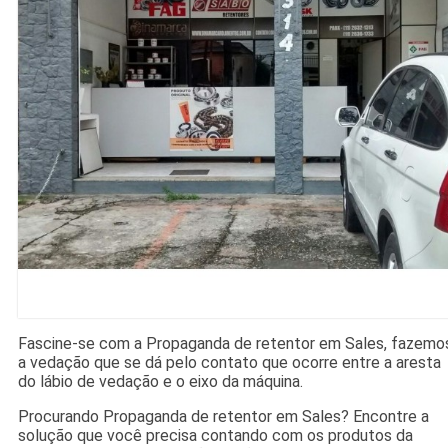
Fascine-se com a Propaganda de retentor em Sales, fazemo
a vedação que se dá pelo contato que ocorre entre a aresta
do lábio de vedação e o eixo da máquina.
Procurando Propaganda de retentor em Sales? Encontre a
solução que você precisa contando com os produtos da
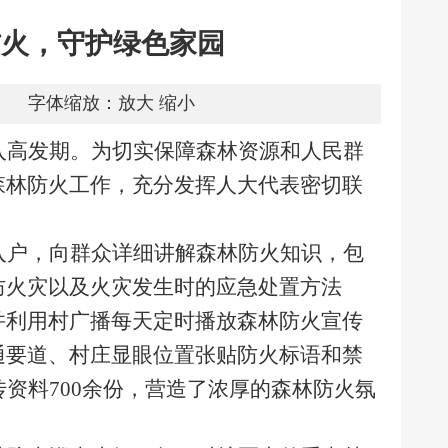
防火，守护绿色家园
字体缩放：
放大
缩小
入高发期。为切实保障森林资源和人民群
森林防火工作，充分发挥人大代表密切联
入户，向群众详细讲解森林防火知识，包
防火灾以及火灾发生时的应急处置方法
并利用村广播每天定时播放森林防火宣传
通要道、村庄显眼位置张贴防火标语和禁
传资料700余份，营造了浓厚的森林防火氛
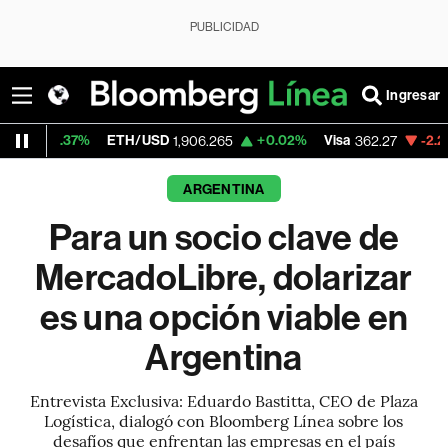
PUBLICIDAD
Ingresar
ETH/USD
+0.02%
Visa
-2.21%
MercadoL
1,906.265
362.27
ARGENTINA
Para un socio clave de
MercadoLibre, dolarizar
es una opción viable en
Argentina
Entrevista Exclusiva: Eduardo Bastitta, CEO de Plaza
Logística, dialogó con Bloomberg Línea sobre los
desafíos que enfrentan las empresas en el país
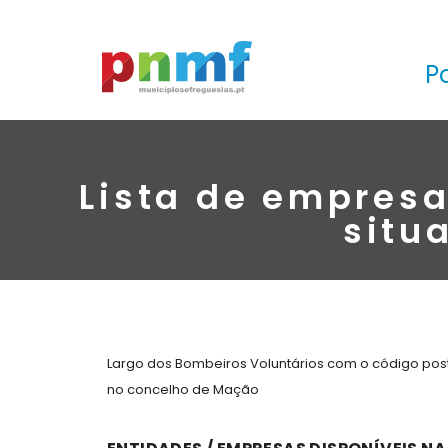
P
Lista de empresa
situ
Largo dos Bombeiros Voluntários com o código post
no concelho de Mação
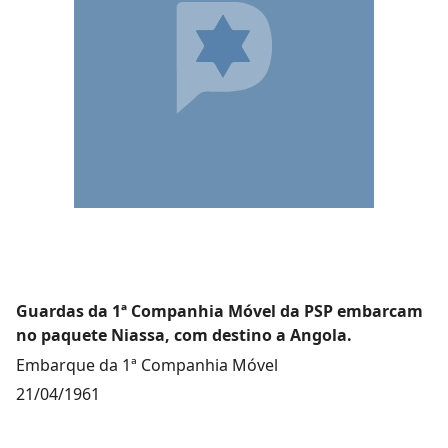
Guardas da 1ª Companhia Móvel da PSP embarcam
no paquete Niassa, com destino a Angola.
Embarque da 1ª Companhia Móvel
21/04/1961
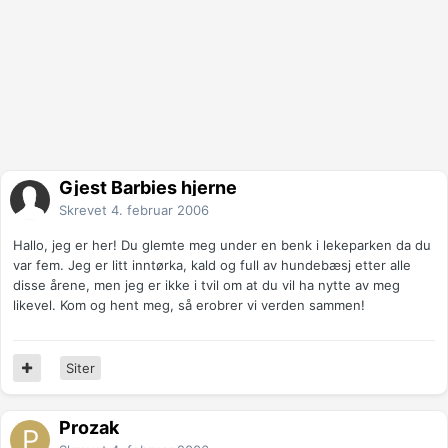
Gjest Barbies hjerne
Skrevet
4. februar 2006
Hallo, jeg er her! Du glemte meg under en benk i lekeparken da du
var fem. Jeg er litt inntørka, kald og full av hundebæsj etter alle
disse årene, men jeg er ikke i tvil om at du vil ha nytte av meg
likevel. Kom og hent meg, så erobrer vi verden sammen!
Siter
Prozak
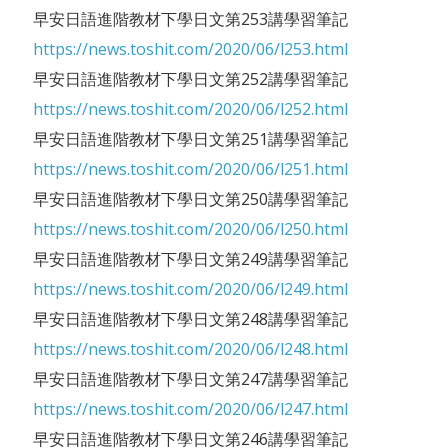
早安日語進階教材下學日文第253講學習筆記
https://news.toshit.com/2020/06/l253.html
早安日語進階教材下學日文第252講學習筆記
https://news.toshit.com/2020/06/l252.html
早安日語進階教材下學日文第251講學習筆記
https://news.toshit.com/2020/06/l251.html
早安日語進階教材下學日文第250講學習筆記
https://news.toshit.com/2020/06/l250.html
早安日語進階教材下學日文第249講學習筆記
https://news.toshit.com/2020/06/l249.html
早安日語進階教材下學日文第248講學習筆記
https://news.toshit.com/2020/06/l248.html
早安日語進階教材下學日文第247講學習筆記
https://news.toshit.com/2020/06/l247.html
早安日語進階教材下學日文第246講學習筆記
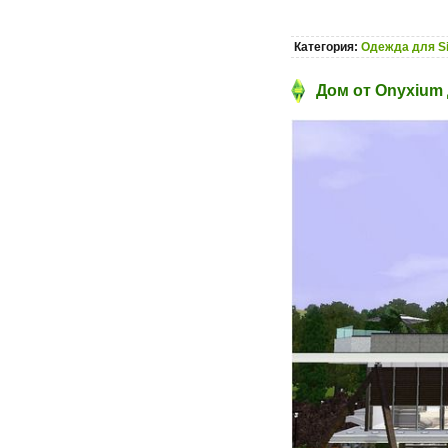
Категория:
Одежда для S
Дом от Onyxium 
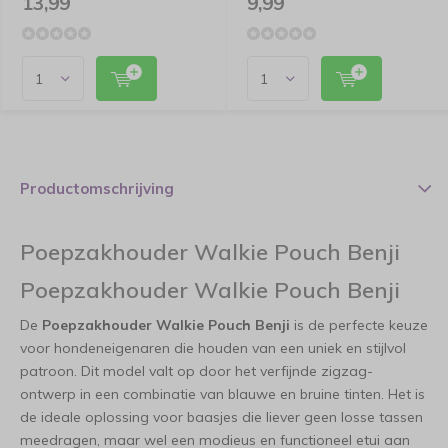
13,99
9,99
Productomschrijving
Poepzakhouder Walkie Pouch Benji
Poepzakhouder Walkie Pouch Benji
De
Poepzakhouder Walkie Pouch Benji
is de perfecte keuze
voor hondeneigenaren die houden van een uniek en stijlvol
patroon. Dit model valt op door het verfijnde zigzag-
ontwerp in een combinatie van blauwe en bruine tinten. Het is
de ideale oplossing voor baasjes die liever geen losse tassen
meedragen, maar wel een modieus en functioneel etui aan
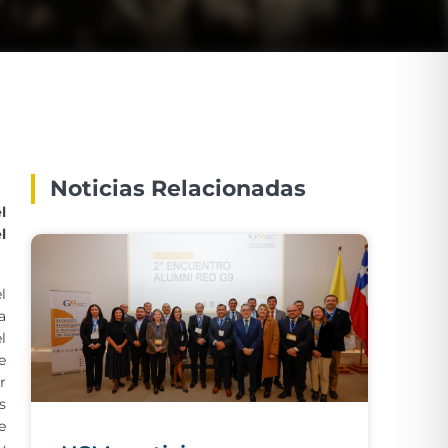
Noticias Relacionadas
l
l
l
a
l
e
r
s
e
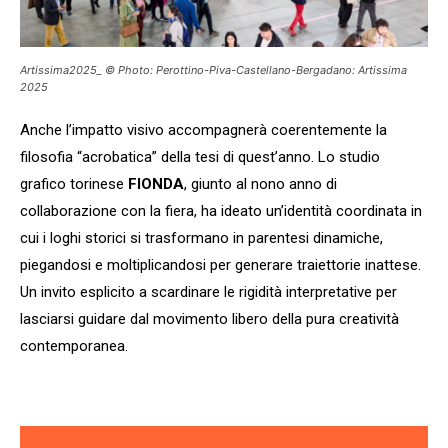
Artissima2025_ © Photo: Perottino-Piva-Castellano-Bergadano: Artissima
2025
Anche l’impatto visivo accompagnerà coerentemente la
filosofia “acrobatica” della tesi di quest’anno. Lo studio
grafico torinese
FIONDA
, giunto al nono anno di
collaborazione con la fiera, ha ideato un’identità coordinata in
cui i loghi storici si trasformano in parentesi dinamiche,
piegandosi e moltiplicandosi per generare traiettorie inattese.
Un invito esplicito a scardinare le rigidità interpretative per
lasciarsi guidare dal movimento libero della pura creatività
contemporanea.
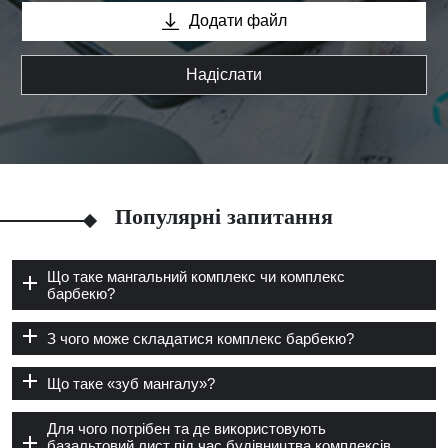
Додати файл
Надіслати
Популярні запитання
Що таке мангальний комплекс чи комплекс
барбекю?
З чого може складатися комплекс барбекю?
Що таке «зуб мангалу»?
Для чого потрібен та де використовують
базальтовий лист під час будівництва комплексів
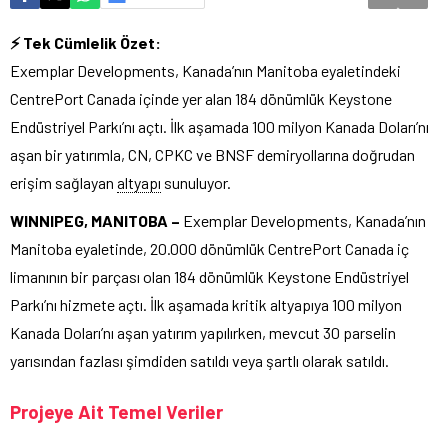
⚡ Tek Cümlelik Özet:
Exemplar Developments, Kanada’nın Manitoba eyaletindeki
CentrePort Canada içinde yer alan 184 dönümlük Keystone
Endüstriyel Parkı’nı açtı. İlk aşamada 100 milyon Kanada Doları’nı
aşan bir yatırımla, CN, CPKC ve BNSF demiryollarına doğrudan
erişim sağlayan
altyapı
sunuluyor.
WINNIPEG, MANITOBA –
Exemplar Developments, Kanada’nın
Manitoba eyaletinde, 20.000 dönümlük CentrePort Canada iç
limanının bir parçası olan 184 dönümlük Keystone Endüstriyel
Parkı’nı hizmete açtı. İlk aşamada kritik altyapıya 100 milyon
Kanada Doları’nı aşan yatırım yapılırken, mevcut 30 parselin
yarısından fazlası şimdiden satıldı veya şartlı olarak satıldı.
Projeye Ait Temel Veriler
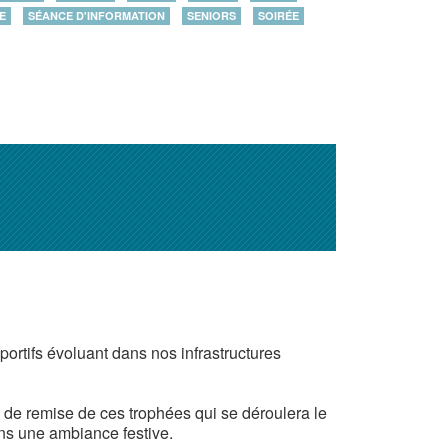
E
SÉANCE D'INFORMATION
SENIORS
SOIRÉE
ortifs évoluant dans nos infrastructures
de remise de ces trophées qui se déroulera le
dans une ambiance festive.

----------

What lines above run from the one with "https://news.toshit.com/2020/06/l247.html" to the one with "ontwerp in een"? Give them again exactly, ends included, and leave the pictures out.

https://news.toshit.com/2020/06/l247.html
早安日語進階教材下學日文第246講學習筆記
Категория:
Одежда для S
Дом от Onyxium 
13,99
9,99
Productomschrijving
Poepzakhouder Walkie Pouch Benji
Poepzakhouder Walkie Pouch Benji
De
Poepzakhouder Walkie Pouch Benji
is de perfecte keuze
voor hondeneigenaren die houden van een uniek en stijlvol
patroon. Dit model valt op door het verfijnde zigzag-
ontwerp in een combinatie van blauwe en bruine tinten. Het is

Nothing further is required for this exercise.